PROBLEM STATEMENT
Exact copies of all the lines below are needed, without the pictures.

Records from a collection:
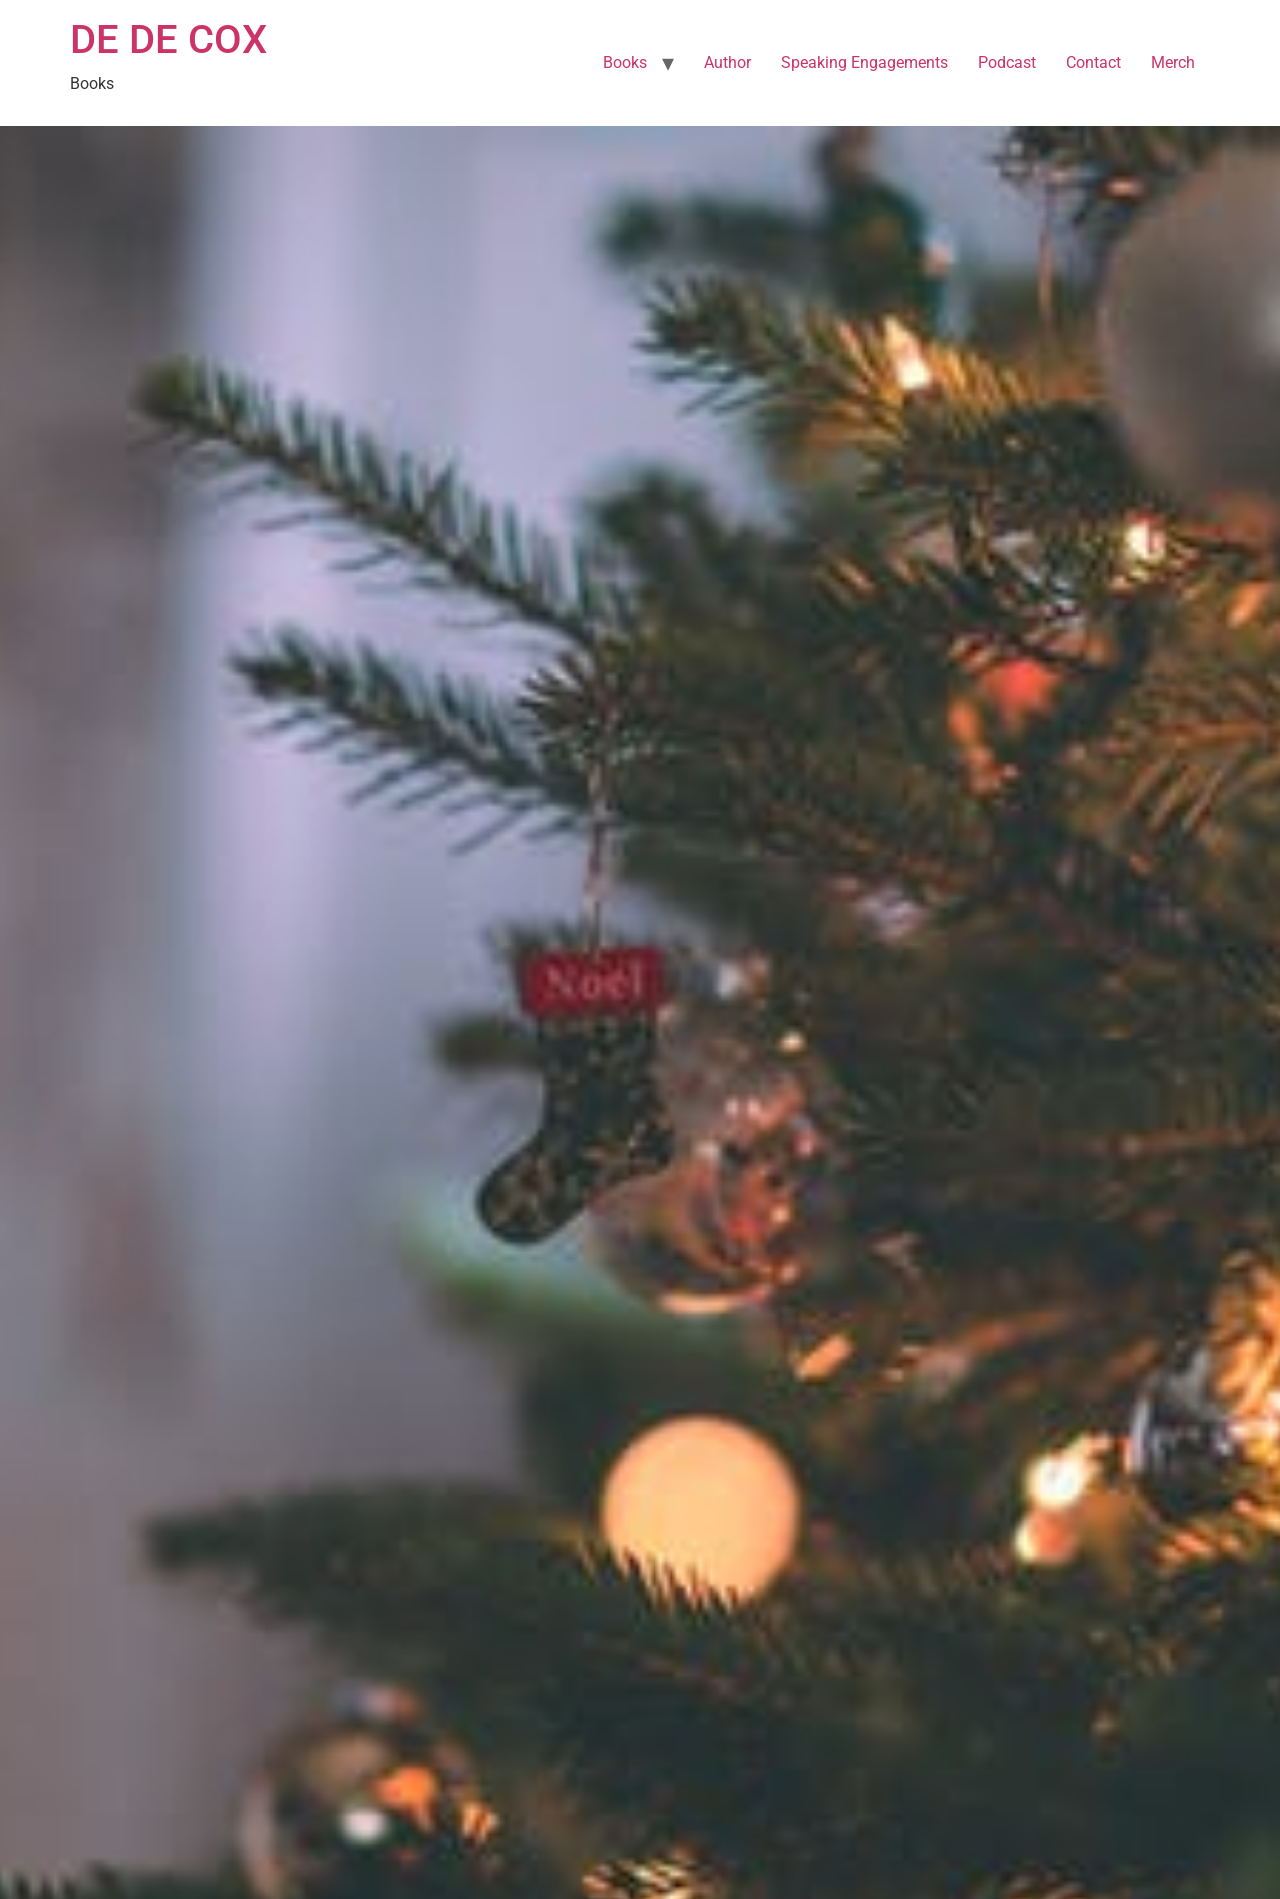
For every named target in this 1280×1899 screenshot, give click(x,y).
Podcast (1007, 62)
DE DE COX (168, 39)
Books (625, 62)
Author (727, 62)
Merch (1173, 62)
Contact (1093, 62)
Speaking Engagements (864, 62)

SOLUTION FOR THIS PROBLEM
For every named target in this 1280×1899 screenshot, give click(x,y).
Podcast (1007, 62)
DE DE COX (168, 39)
Books (625, 62)
Author (727, 62)
Merch (1173, 62)
Contact (1093, 62)
Speaking Engagements (864, 62)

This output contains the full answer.